Cave lion, also known as European cave lion or Eurasian cave lion, is the popular name for Panthera Leo spelaea (or P. spelaea), an extinct huge wild felid that existed between 370,000 and 10,000 years ago. The cave ion is distinguished by its massive size, rounded, projecting ears, tufted tail, and maybe faint, tiger-like stripes, as evidenced by fossils and several specimens of archaic art. While most people think of the cave lion as an extinct subspecies of the lion (Panthera leo), others think of it as a different species.
The cave lion thrived in Europe until about the start of the last European Ice Age and was shown in cave paintings and other art alongside Neanderthals (250,000 to 30,000 years ago) and Cro-Magnon man (40,000 to 10,000 years ago). The cave lion was known as one of the main members of the Plesitocene fauna in Eurasia. Various archaeological artifacts indicate that humans were involved in Paleolithic religious ceremonies. They were also being hunted by humans.

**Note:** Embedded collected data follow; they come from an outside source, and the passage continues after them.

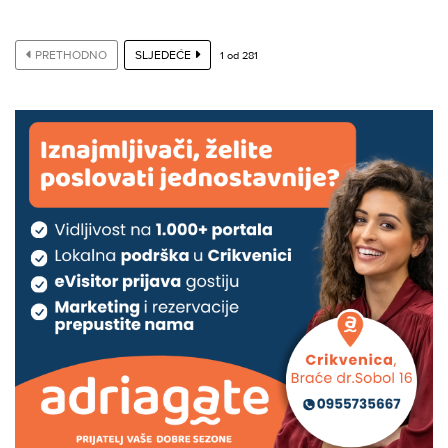
PRETHODNO
SLJEDEĆE
1
od
281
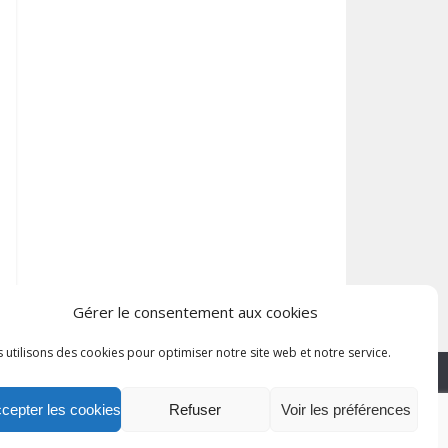
Gérer le consentement aux cookies
 utilisons des cookies pour optimiser notre site web et notre service.
cepter les cookies
Refuser
Voir les préférences
lan du site
Mentions légales
Politique de confidentialité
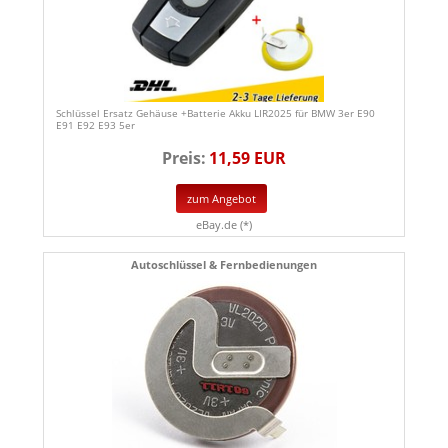
Schlüssel Ersatz Gehäuse +Batterie Akku LIR2025 für BMW 3er E90
E91 E92 E93 5er
Preis:
11,59 EUR
zum Angebot
eBay.de (*)
Autoschlüssel & Fernbedienungen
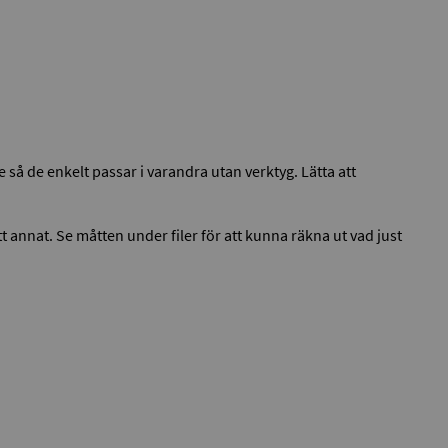
 så de enkelt passar i varandra utan verktyg. Lätta att
t annat. Se måtten under filer för att kunna räkna ut vad just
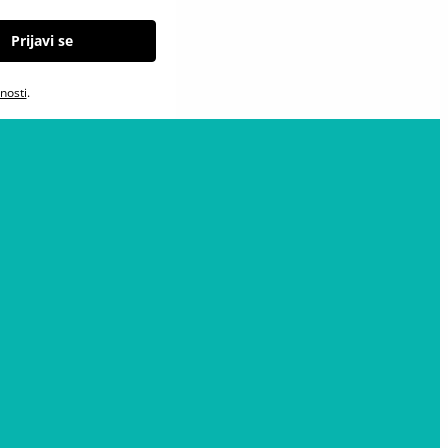
Prijavi se
tnosti
.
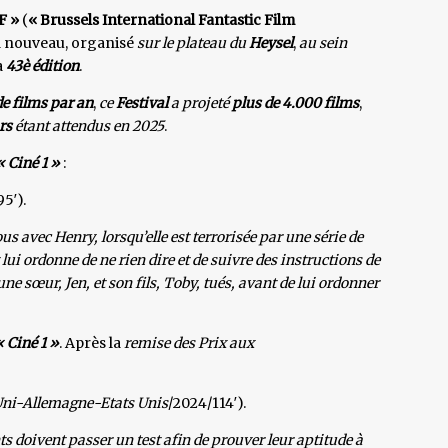
F »
(
« Brussels International Fantastic Film
 à nouveau, organisé
sur le plateau du
Heysel
,
au sein
a
43è édition
.
de films par an
,
ce
Festival
a projeté
plus de 4.000 films
,
rs
étant attendus en 2025
.
« Ciné 1 »
:
5′).
s avec Henry, lorsqu’elle est terrorisée par une série de
i ordonne de ne rien dire et de suivre des instructions de
ne sœur, Jen, et son fils, Toby, tués, avant de lui ordonner
« Ciné 1 »
. Après la
remise des Prix aux
ni-Allemagne-Etats Unis
/2024/114′).
s doivent passer un test afin de prouver leur aptitude à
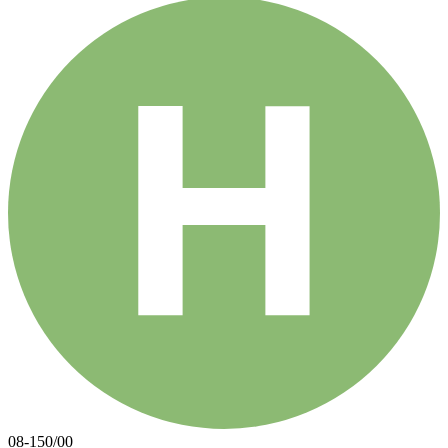
08-150/00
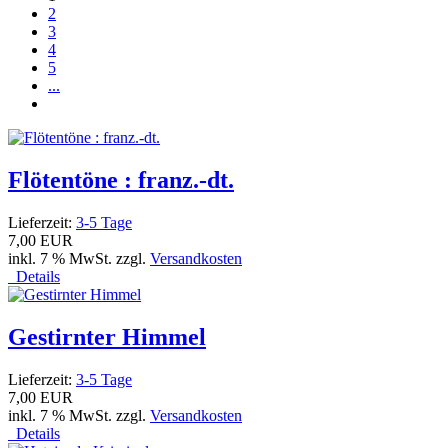
2
3
4
5
...
Flötentöne : franz.-dt.
Lieferzeit:
3-5 Tage
7,00 EUR
inkl. 7 % MwSt. zzgl.
Versandkosten
Details
Gestirnter Himmel
Lieferzeit:
3-5 Tage
7,00 EUR
inkl. 7 % MwSt. zzgl.
Versandkosten
Details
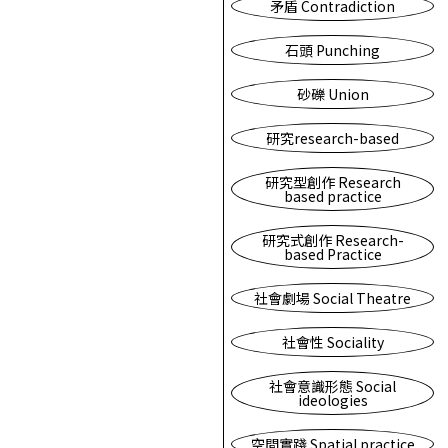
矛盾 Contradiction
石頭 Punching
砂礫 Union
研究research-based
研究型創作 Research
based practice
研究式創作 Research-
based Practice
社會劇場 Social Theatre
社會性 Sociality
社會意識形態 Social
ideologies
空間實踐 Spatial practice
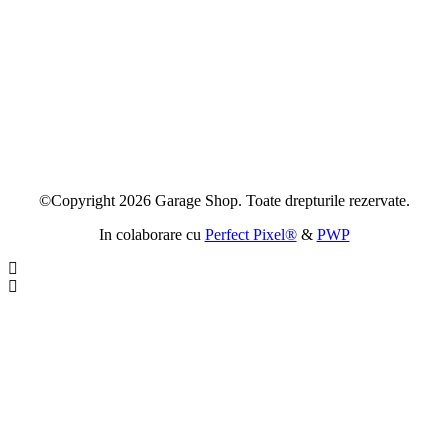
©Copyright 2026 Garage Shop. Toate drepturile rezervate.
In colaborare cu
Perfect Pixel®
&
PWP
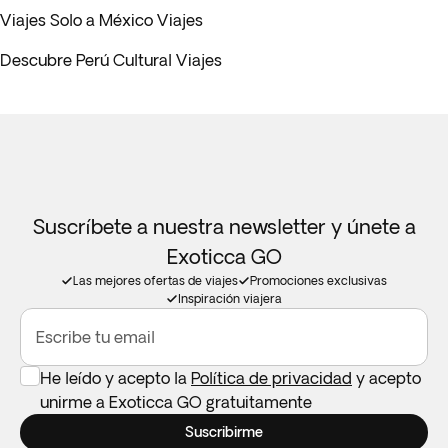
Viajes Solo a México Viajes
Descubre Perú Cultural Viajes
Suscríbete a nuestra newsletter y únete a
Exoticca GO
Las mejores ofertas de viajes
Promociones exclusivas
Inspiración viajera
Escribe tu email
He leído y acepto la
Política de privacidad
y acepto
unirme a Exoticca GO gratuitamente
Suscribirme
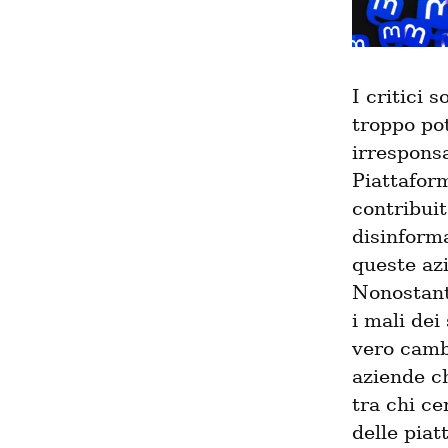
I critici 
troppo pot
irresponsa
Piattafor
contribuit
disinform
queste az
Nonostant
i mali dei
vero cambi
aziende ch
tra chi ce
delle pia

The cave lion is known as a member of Panthera genus. The lion, tiger, jaguar, and leopard were the four members of the Panthera family. The cave lion, Panthera Leo spelean, is classified as a subspecies of the lion. Some experts, like Sotnikova and Nikolskiy, Harington, and Vereshchagin, regard the cave lion to be a distinct species, Panthera spelean. Sotnikova and Nikolskiy (2006) based their conclusion that the cave lion is a distinct species on a study of skull features, noting a number of advanced features that suggest independent development from P. Leo. They argue that current molecular evidence adds to the evidence that the cave lion was very different from its extant cousins. Panthera Atrox, a fossil lion from western North America, is also classified as Panthera spelean.
Based on a study of skull morphologies, some authorities believe the cave lion is more closely related to the tiger, leading to the formal name Panthera Tigris spelean. Recent DNA study, on the other hand, reveals that the cave lion was a close cousin of the current lion and leopard. Sotnikova and Nikoskiy found no synapomorphies in the brain anatomy that imply a tight link between cave lions and Panthera tigers.
The cave lion evolved from the older Panthera Leo Fossilis, which originally emerged in Europe around 700,000 years ago but is poorly recorded in European records and is now unknown in Asia. During the Pleistocene period, the cave lion existed from 370,000 to 10,000 years ago. Although there are some indications that it may have existed into historic times in southeastern Europe, as recently as 2,000 years ago in the Balkans, it is thought to have gone extinct around 10,000 years ago during the Würm glaciation.
Cave lions were distributed throughout Europe and Asia throughout the Late Pleistocene, from the United Kingdom, Germany, and France all the way to the Bering Strait, and from Siberia to Turkistan. P. atrox, a closely similar species, was present in North America about the same period.
The demise of cave lions appears to be connected to the Quaternary extinction event, which wiped off the majority of megafauna prey in those areas. Early people hunted them, according to cave paintings and remnants discovered in the rubbish piles of old campsites, which may have led to their death.